Leading Ivestment Company in Africa

Are you discontent with the current version of capitalism and concerned about rising neglect for society?

If you are, you are not alone. Capitalism, in its current form, must be improved.

This morning, I arrived France to participate on a panel at the 16th edition of Les Rencontres economiques d’Aix-en-Provence – a leading gathering of politicians, economists, and business people – themed “Are there different forms of capitalism?”. I join other speakers including the former Managing Director of the World Bank, Mamphela Ramphele and President of the Circle of Economists, Jean-Herve Lorenzi, to debate this timely topic.

As I cautioned at the start of the panel, we must begin to spend less time focusing on the theoretical definition of capitalism while ignoring its real effects across the world. We are all witness to what is happening in America and in Europe: we have seen that some feel included in the dividends of capitalism while some feel excluded. The reality is that people feel different ways about capitalism as it is practiced in today’s world, and we must engage this audience to make sure that capitalism is modified to address the development needs of today’s societies.

Africa has been a key participant in the global economy.
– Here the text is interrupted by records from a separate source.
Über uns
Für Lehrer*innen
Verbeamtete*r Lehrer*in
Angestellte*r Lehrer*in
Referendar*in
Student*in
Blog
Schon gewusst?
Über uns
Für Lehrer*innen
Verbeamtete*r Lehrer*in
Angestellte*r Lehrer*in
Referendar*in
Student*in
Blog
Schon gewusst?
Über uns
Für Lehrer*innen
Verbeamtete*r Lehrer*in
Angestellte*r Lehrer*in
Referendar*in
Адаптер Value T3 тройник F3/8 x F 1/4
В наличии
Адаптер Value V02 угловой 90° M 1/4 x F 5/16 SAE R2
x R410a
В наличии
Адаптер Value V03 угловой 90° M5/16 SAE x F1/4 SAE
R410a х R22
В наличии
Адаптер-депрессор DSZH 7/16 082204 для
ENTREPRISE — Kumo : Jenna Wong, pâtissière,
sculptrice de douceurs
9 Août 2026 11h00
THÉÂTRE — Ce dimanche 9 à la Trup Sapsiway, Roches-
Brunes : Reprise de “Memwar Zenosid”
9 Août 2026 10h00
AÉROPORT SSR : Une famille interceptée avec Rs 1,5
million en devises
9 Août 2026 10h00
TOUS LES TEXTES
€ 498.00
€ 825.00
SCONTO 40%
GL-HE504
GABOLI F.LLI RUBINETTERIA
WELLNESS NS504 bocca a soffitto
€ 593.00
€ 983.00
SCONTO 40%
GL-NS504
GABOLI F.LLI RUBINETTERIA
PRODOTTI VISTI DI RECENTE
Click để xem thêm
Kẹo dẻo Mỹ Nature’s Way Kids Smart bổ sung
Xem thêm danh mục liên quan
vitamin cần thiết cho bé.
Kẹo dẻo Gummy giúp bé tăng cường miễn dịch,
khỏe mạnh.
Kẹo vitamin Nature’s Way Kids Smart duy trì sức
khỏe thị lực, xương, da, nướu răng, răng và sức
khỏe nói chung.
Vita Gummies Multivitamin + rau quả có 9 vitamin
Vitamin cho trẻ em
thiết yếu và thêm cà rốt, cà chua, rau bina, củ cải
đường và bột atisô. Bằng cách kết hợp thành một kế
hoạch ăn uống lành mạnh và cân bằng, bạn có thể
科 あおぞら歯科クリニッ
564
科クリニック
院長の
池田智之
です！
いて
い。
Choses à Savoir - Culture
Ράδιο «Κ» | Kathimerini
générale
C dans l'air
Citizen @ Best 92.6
But Africans question what they read in the papers about the “growth perception”. The rising GDP index will tell you Africa’s rise is being fueled by commodities, but the reality is that because the processing of these commodities is not done on the continent, there’s little to no value that is added locally. This is one effect of globalization, or the free market of capitalism.

Some people are beginning to seriously consider alternate ways to bringing development to the continent, development that is inclusive and felt by all. One of the more popular of such movements is ‘Shared Purpose’. Shared Purpose is beginning to interest people as it calls for all stakeholders -policymakers, private sector, civil society, friends of Africa – to come together to play a key role to address issues Africans have suffered despite rising GDP.

The economic philosophy I advocate for, Africapitalism, encourages such engagement between a diverse range of stakeholders to jumpstart development in a manner that addresses the primary objectives of business people AND also society’s needs. Africapitalism calls on the private sector to understand that they have an important role to play on the continent through investments in certain sectors that create both economic profits and wealth for society. It is also up to government to realize that it is unable to create employment for all but needs the private sector and SMEs to create these jobs. Government must also reengineer itself and deal with issues such as regulation, and creating an enabling environment to sustain the success of the private sector. After all, what is good for private sector is good for everyone.

In the 21st century, instead of engaging in mere conceptual definitions of capitalism, we should be looking at the impact of capitalism. We should aim to bring prosperity to everyone so that the way the masses in the global community engage and view the world today is different from the world Karl Marx wrote about. Ordinary people do not relate with the concept and ideals of capitalism and this needs to change.

At the Tony Elumelu Foundation, we committed $100m to support African entrepreneurs to develop the continent and create jobs for others because they best know the needs and challenges of African local economies and can come up with solutions to these issues. In the Tony Elumelu Foundation Entrepreneurship Programme application, each applicant must identify one of the SDG goals that their business will solve. This is a good example of aligning private enterprise with social good.

The impact of what we do through the Tony Elumelu Foundation Entrepreneurship Programme is that we help to catalyse others like us to support entrepreneurs like many of you. We are building the TEEP Capital so that we can (with help from others) commit to seeding more entrepreneurs like yourself. Sectors like ICT, Education, Healthcare, Agriculture – we can’t ignore these spaces because of the potential they hold to transform the continent.

In conclusion, all the panelists agreed that development ought to be defined more comprehensively than just GPP growth. It should include important indices reflecting issues like social equity, gender equality, environmental sustainability, quality of governance, etc. We need a more robust definition of development so that we are on the right path to sustainability. I believe Africapitalism offers what is missing in today’s capitalism.”